** EXERCISE REQUIREMENTS **
Show every line below where "Copyrights" appears.

** EXTRACTED RECORDS follows **

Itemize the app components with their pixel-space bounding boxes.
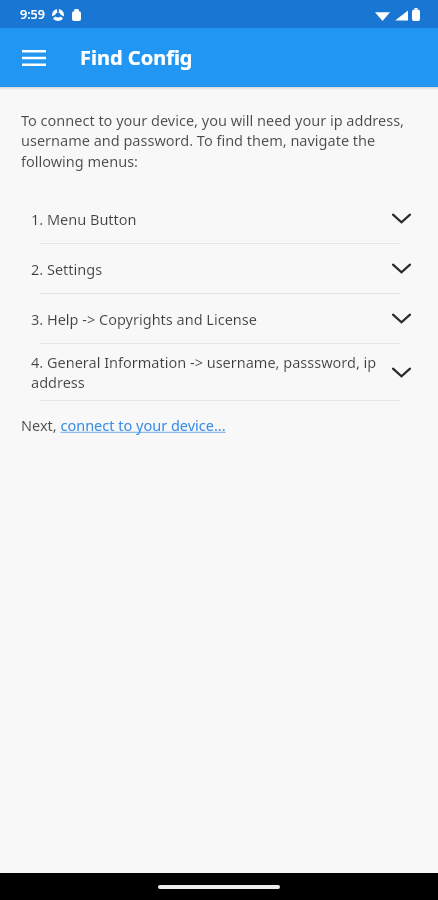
staticText: 9:59 xyxy=(20,6,45,23)
staticText: Next, connect to your device... xyxy=(21,415,226,435)
staticText: 2. Settings xyxy=(31,259,383,279)
button[interactable]: Next, connect to your device... xyxy=(21,415,226,435)
button[interactable]: Open navigation menu xyxy=(10,34,58,82)
staticText: Find Config xyxy=(80,44,193,71)
staticText: 1. Menu Button xyxy=(31,209,383,229)
button[interactable]: 3. Help -> Copyrights and License xyxy=(0,294,438,343)
staticText: 3. Help -> Copyrights and License xyxy=(31,309,383,329)
staticText: To connect to your device, you will need… xyxy=(21,110,414,172)
button[interactable]: 1. Menu Button xyxy=(0,194,438,243)
button[interactable]: 4. General Information -> username, pass… xyxy=(0,344,438,400)
staticText: 4. General Information -> username, pass… xyxy=(31,352,383,392)
button[interactable]: 2. Settings xyxy=(0,244,438,293)
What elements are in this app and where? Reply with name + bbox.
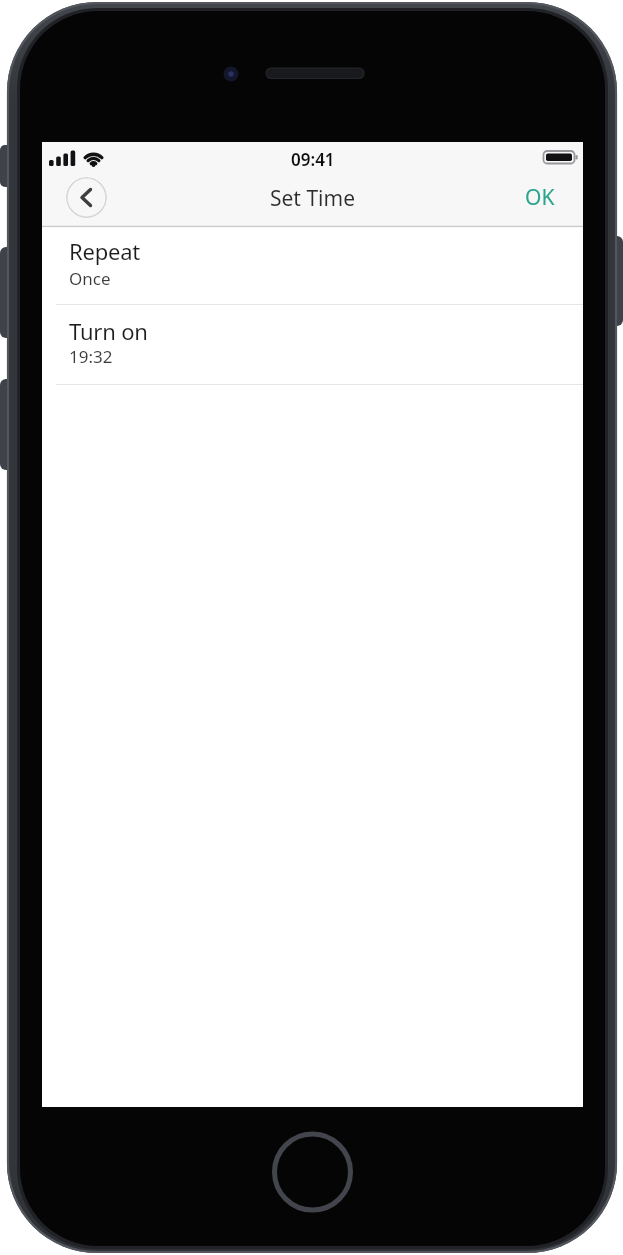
staticText: Once [69, 267, 111, 290]
button[interactable] [66, 177, 107, 218]
staticText: OK [525, 183, 555, 212]
staticText: 09:41 [291, 148, 335, 171]
button[interactable]: OK [517, 178, 563, 216]
button[interactable]: Turn on [42, 305, 583, 383]
staticText: Repeat [69, 236, 141, 266]
staticText: 19:32 [69, 345, 113, 368]
staticText: Turn on [69, 316, 148, 346]
button[interactable]: Repeat [42, 227, 583, 304]
staticText: Set Time [270, 184, 355, 213]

** End of EXTRACTED RECORDS **

** SOLUTION FOR THIS PROBLEM **
button[interactable]: 3. Help -> Copyrights and License xyxy=(0,294,438,343)
staticText: 3. Help -> Copyrights and License xyxy=(31,309,383,329)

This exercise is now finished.